My daughter dropped by Amazon and left a review of Your Silent Face.

I have copied and pasted it below.

Jackie was a first reader, providing encouragement and straightforward criticism while I worked on the book. Her feedback was huge.





“Reviewed in the United States on October 26, 2020

After a year of college, Stuart Page returns home to the senseless violence of the Eastside of Flint, more disenchanted and disoriented than ever before. Stuart’s need to sensationalize every interaction makes for an exhausting but endearing narrator — he’s a Ferris Bueller with none of the self-assurance. Prone to monologing, condescension, and self-aggrandizing, Stuart’s still a protagonist worth hearing out, as his starry-eyed poeticism & bleary-eyed narcotization are what ultimately allow him to grapple with the difficult questions so many of his Eastside peers skate around.

Your Silent Face is an adult coming-of-age story, as violent as it is tender, that tackles the improbability of the building (and preserving) a sense of self in a place that is designed to crush those who can’t or won’t assimilate.
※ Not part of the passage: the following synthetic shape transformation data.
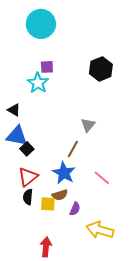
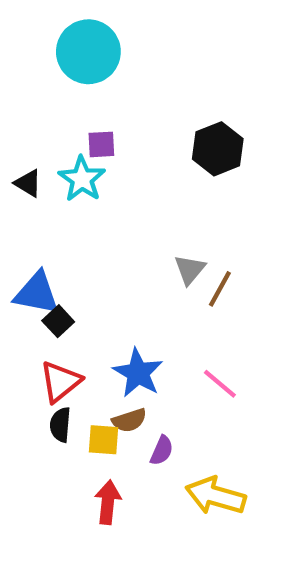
black triangle: (14, 110) -> (28, 183), moved
brown line: (73, 149) -> (220, 289), moved
red arrow: (46, 247) -> (108, 502), moved

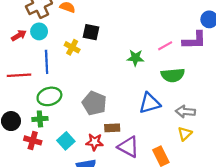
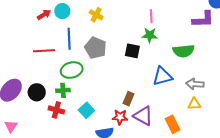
black square: (91, 32) -> (132, 51), moved
pink line: (165, 46) -> (151, 16), moved, turned -64
yellow cross: (72, 47) -> (96, 15), moved
gray pentagon: (94, 103) -> (95, 48), moved
brown rectangle: (112, 128) -> (129, 99), turned -64
yellow triangle: (185, 134) -> (194, 104), turned 40
red star: (95, 142) -> (120, 117), moved

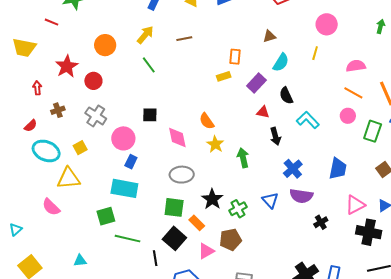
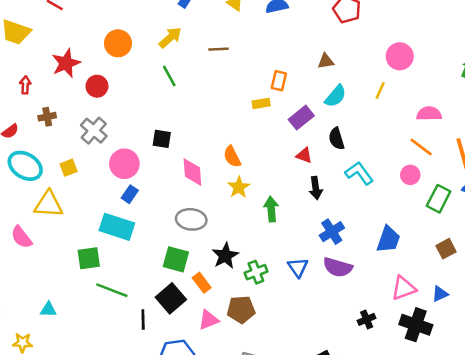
black cross: (321, 222) -> (367, 319), moved

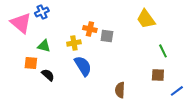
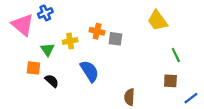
yellow cross: (74, 43) -> (70, 41), moved
green triangle: (44, 46) -> (47, 50), turned 40

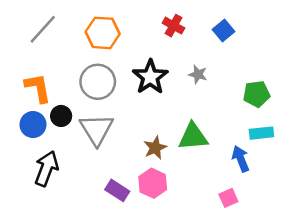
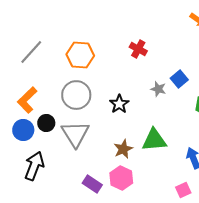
blue square: (224, 30) -> (179, 79), moved
black star: (150, 77) -> (119, 104), moved, size x0.7
orange L-shape: (38, 88) -> (27, 100), turned -124

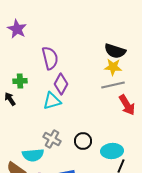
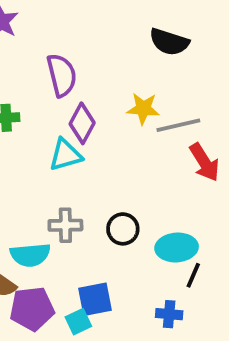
black semicircle: (115, 51) -> (169, 42), moved
yellow star: (113, 67) -> (143, 109), moved
gray cross: (52, 139) -> (65, 225), turned -30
It’s a universal story, powerfully told, but key elements of Stuart’s internal struggle (an identity assembled through popular culture references, ever-present feelings of displacement, severed family ties, and the presence of the quizzical character “The Viking”, and more) make this a distinctly Native story; the first piece of Urban Native Fiction I have ever read. I look forward to more from this author and recommend his poetry on similar themes.

—Jackie Lane”

https://www.amazon.com/dp/B08HY7GVLC

*Scroll all the way down for a snippet from the novel.


















Your Silent Face

By Lane, Tim



Buy on Amazon









[image error]







Your Silent Face Available Now






Dinner was like a weekday mass. No red cassocks, no incense, no organ music. No miracles, either. Off-key hymns, less reflection, no homily, no forgiveness.
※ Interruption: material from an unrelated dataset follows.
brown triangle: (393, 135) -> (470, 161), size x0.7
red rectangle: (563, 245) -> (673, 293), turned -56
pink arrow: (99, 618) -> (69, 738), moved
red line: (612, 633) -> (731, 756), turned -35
Stacey had set the table with the collectible Burger King Star Wars glasses from 1977.

The girls picked at the stringy roast beef and pushed the caramelized carrots and potatoes around their plates as if the vegetables would disappear if they slowly spread them out.

“Jesus, how rude, tell them to go home,” Stephanie grumbled.

A couple of kids with no home training were waiting on the front porch for Stacey to finish eating.

“Oh, they’re fine. They’re just kids.” My mother: channeling St. Philomena. “Eat your meal. And watch your language.”

Stephanie quickly rolled her eyes before my father could catch it.

I found it interesting how select shit like sending a wet bathing suit down the clothes chute or picking the stewed tomatoes out of the spaghetti sauce was unthinkable in this house but allowing the neighborhood kids to press their gross noses against the screen while we tried to eat dinner in peace was acceptable.

Stacey tried to eat fast without drawing my father’s ire for eating too fast.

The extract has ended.